Columna de Héctor Soto: Planta grande, tiesto chico
El problema de El padre obviamente no está en Anthony Hopkins. Está en la película, dirigida por el dramaturgo francés Florian Zeller, a partir de una obra de teatro suya -exitosa, claro- adaptada por él y Christopher Hampton. Es su debut en el cine y se nota.
Es bueno como resguardo salir a tomar un poco de aire fresco cada vez que Hollywood se encandila con la película “revelación de la temporada”. Porque normalmente se trata de relatos rancios que, aparte de ser muy poco reveladores, se prestan para genuflexiones académicas y tributos al lugar común.
Es el caso de El padre, la cinta que le reportó este año a Anthony Hopkins el premio al mejor actor. Es el segundo Oscar del notable intérprete británico en su carrera. Lo ganó por El silencio de los inocentes y debió haberlo vuelto a ganar por Lo que queda del día. Ambos fueron trabajos de gran densidad psicológica y enorme contención interpretativa. El de acá en cambio incurre en ese histrionismo desaforado en el que los aclamados actores de cola larga se refugian cada vez que no existe un director que los discipline y también cuando tienen que ponerse en la piel de personajes que les quedan chicos. Aquí Hopkins, más aristocrático que nunca, seduce con sus modales distinguidos, sonríe, se desconcierta, defiende su dignidad, se entristece, llora, en algún momento zapatea con la elegancia de Fred Astaire, después se indigna, gimotea y se diría que al final va a su camarín para colocarse la mirada perdida que exigen las circunstancias, lo cual, en su caso, con esos ojos azul profundo y esa nobleza que ha venido adquiriendo con los años, no dejará indiferente a nadie. ¡Wow! Qué oficio el que tiene. Sin embargo, todo este desgaste es solo para dar cuenta del drama de un anciano que se resiste al asalto de las disociaciones cognitivas y a los forados mentales propios del alzheimer. Qué duda cabe que la suya coincide con eso que normalmente se considera una gran actuación. Pero, por otro lado, cómo no reconocer que este trabajo está entre más lo más consabido y previsible que hemos visto en mucho tiempo.

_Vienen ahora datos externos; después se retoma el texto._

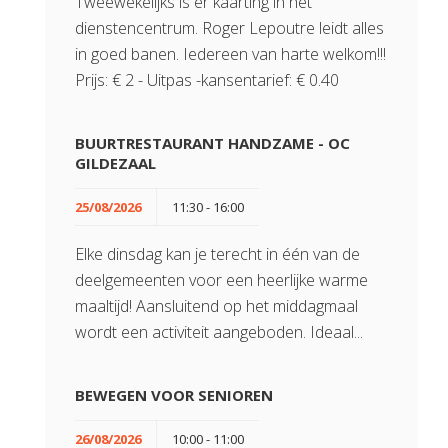
Tweewekelijks is er kaarting in het
dienstencentrum. Roger Lepoutre leidt alles
in goed banen. Iedereen van harte welkom!!!
Prijs: € 2 - Uitpas -kansentarief: € 0.40
BUURTRESTAURANT HANDZAME - OC
GILDEZAAL
25/08/2026
11:30 - 16:00
Elke dinsdag kan je terecht in één van de
deelgemeenten voor een heerlijke warme
maaltijd! Aansluitend op het middagmaal
wordt een activiteit aangeboden. Ideaal...
BEWEGEN VOOR SENIOREN
26/08/2026
10:00 - 11:00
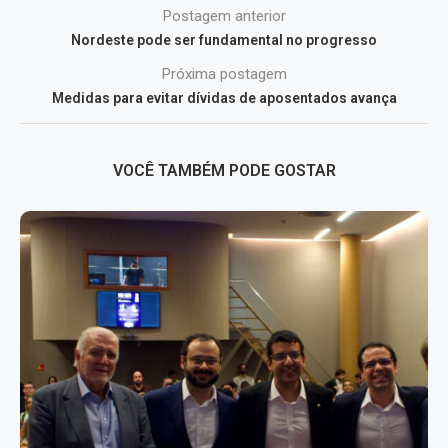
Postagem anterior
Nordeste pode ser fundamental no progresso
Próxima postagem
Medidas para evitar dívidas de aposentados avança
VOCÊ TAMBÉM PODE GOSTAR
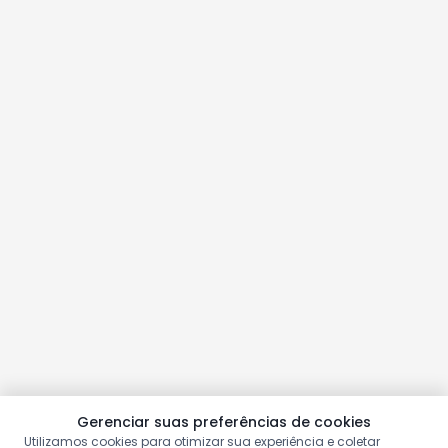
Gerenciar suas preferências de cookies
Utilizamos cookies para otimizar sua experiência e coletar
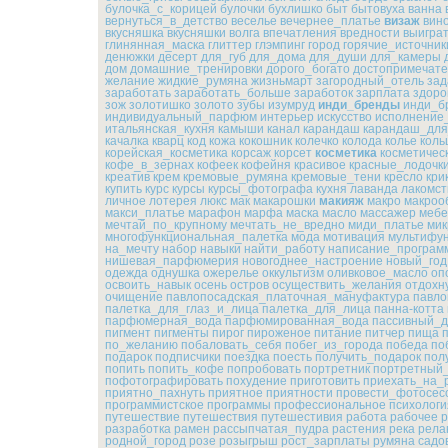
булочка_с_корицей
булочки
бухлишко
быт
бытовуха
ванна
вернуться_в_детство
веселье
вечернее_платье
визаж
вин
вкусняшка
вкусняшки
волга
впечатления
вредности
выигра
глинянная_маска
глиттер
глэмпинг
город
горячие_источник
денюжки
десерт
для_губ
для_дома
для_души
для_камеры
дом
домашние_тренировки
дорого_богато
достопримечате
желание
жидкие_румяна
жизньмарт
загородный_отель
зад
заработать
заработать_больше
заработок
зарплата
здоро
зож
золотишко
золото
зубы
изумруд
инди_бренды
инди_б
индивидуальный_парфюм
интерьер
искусство
исполнение
итальянская_кухня
камыши
канал
карандаш
карандаш_для
качалка
кварц
код
кожа
кокошник
колечко
колода
колье
коль
корейская_косметика
корсаж
корсет
косметика
косметичес
кофе_в_зернах
кофеек
кофейня
красивое
красные_лодочк
креатив
крем
кремовые_румяна
кремовые_тени
кресло
кри
купить
курс
курсы
курсы_фотографа
кухня
лаванда
лакомст
личное
лотерея
люкс
мак
макарошки
макияж
макро
макроо
макси_платье
марафон
марфа
маска
масло
массажер
мебе
мечтай_по_крупному
мечтать_не_вредно
миди_платье
мик
многофункциональная_палетка
мода
мотивация
мультифу
на_мечту
набор
навыки
найти_работу
написание_програм
нишевая_парфюмерия
новогоднее_настроение
новый_год
одежда
однушка
ожерелье
оккультизм
оливковое_масло
оп
освоить_навык
осень
остров
осуществить_желания
отдохн
очищение
павлопосадская_платочная_мануфактура
павло
палетка_для_глаз_и_лица
палетка_для_лица
панна-котта
парфюмерная_вода
парфюмированная_вода
пассивный_д
пигмент
пигменты
пирог
пироженое
питание
питчер
пища
по_желанию
побаловать_себя
побег_из_города
победа
по
подарок
подписчики
поездка
поесть
получить_подарок
пол
попить
попить_кофе
попробовать
портретник
портретный
пофотографировать
похудение
приготовить
приехать_на_
приятно_пахнуть
приятное
приятности
провести_фотосес
программистское
программы
профессиональное
психологи
путешествие
путешествия
путешестивия
работа
рабочее
р
разработка
рамен
рассыпчатая_пудра
растения
река
рела
родной_город
розе
розыгрыш
рост_зарплаты
румяна
садо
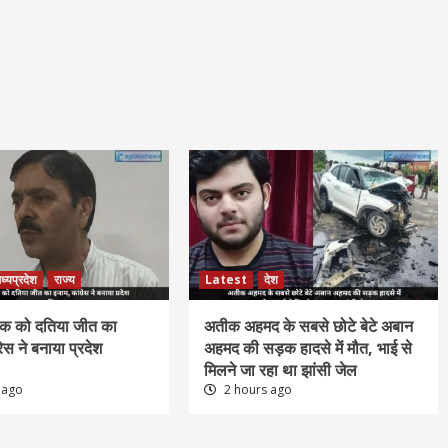
ध्यप्रदेश
राज्य
Latest
देश
क को दतिया जीत का
अतीक अहमद के सबसे छोटे बेटे अबान
रेस ने बनाया प्रदेश
अहमद की सड़क हादसे में मौत, भाई से
मिलने जा रहा था झांसी जेल
 ago
2 hours ago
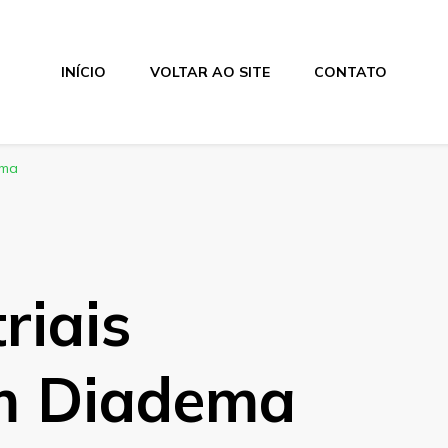
INÍCIO
VOLTAR AO SITE
CONTATO
ema
riais
em Diadema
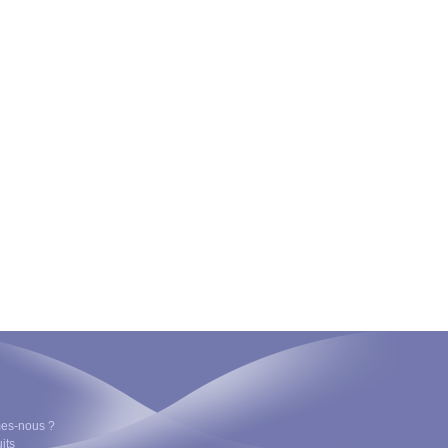
es-nous ?
its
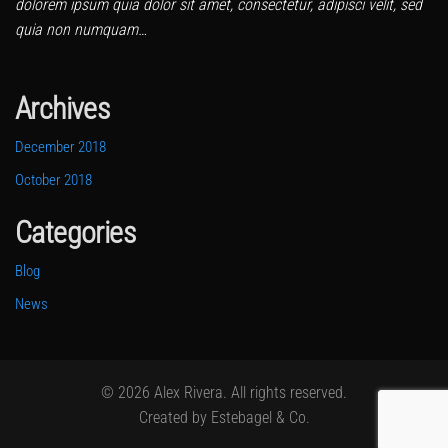
dolorem ipsum quia dolor sit amet, consectetur, adipisci velit, sed
quia non numquam…
Archives
December 2018
October 2018
Categories
Blog
News
©
2026
Alex Rivera. All rights reserved.
Created by Estebagel & Co.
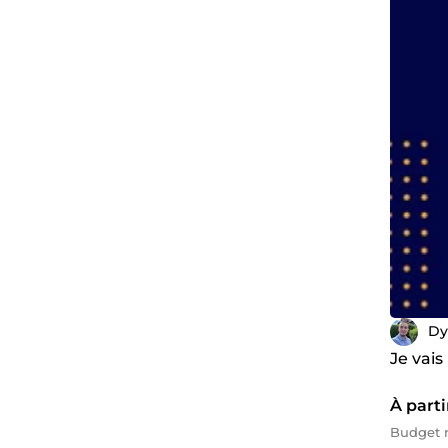
Dy
Je vais
À parti
Budget m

El problema de El padre obviamente no está en el actor. Está en la película, dirigida por el dramaturgo francés Florian Zeller, a partir de una obra de teatro suya -exitosa, claro- adaptada por él y Christopher Hampton. Es su debut en el cine y se nota. La cinta es de esas realizaciones pedestres que tocan una sola tecla y se las arreglan con una sola idea. La tecla, la idea o comoquiera que se llame, es que el deterioro mental del protagonista implica, sobre todo en las fases iniciales de su enfermedad, una infernal cadena de sensaciones de desarraigo, inseguridad, paranoia, frustración y terror, hasta que al final opere la completa disolución del yo en la niebla de la inconciencia. Desde un prisma muy unidimensional, la cinta quiere poner al espectador en estos trances y, dándose vueltas en lo mismo una y otra vez, cree conseguirlo intercambiado la identidad de quienes rodean al personaje. Un día la hija es Olivia Colman y después es Olivia Williams. Un día el yerno es Rufus Sewell y después será Mark Gattis. Un día la decoración del living es así y después asá. Okey, pueden ser recursos legítimos en las tablas. Pero, vaya, en la pantalla se muestran bien limitados. Concederles genialidad es un despropósito y equivale a confundir lo certero con lo simplón. Sería tranquilizador reducir el alzaheimer a no saber dónde estamos ni a quién tenemos al frente. El drama, el verdadero drama, que estas imágenes correctas aunque intercambiables ni siquiera sospechan, es que el problema va mucho más allá de estas perogrulladas.
El padre tiene algo de película-commodity. Tiene muchas ideas generales y poco cariño por los detalles. Quiere interpelar a muchos públicos, pero no se casa con ninguno. Parte de tópicos conocidos y arriba a verdades de cajón. Ciertamente no es la revelación de la temporada. Más bien es la película que, con el perdón de su protagonista, esta temporada convendría olvidar.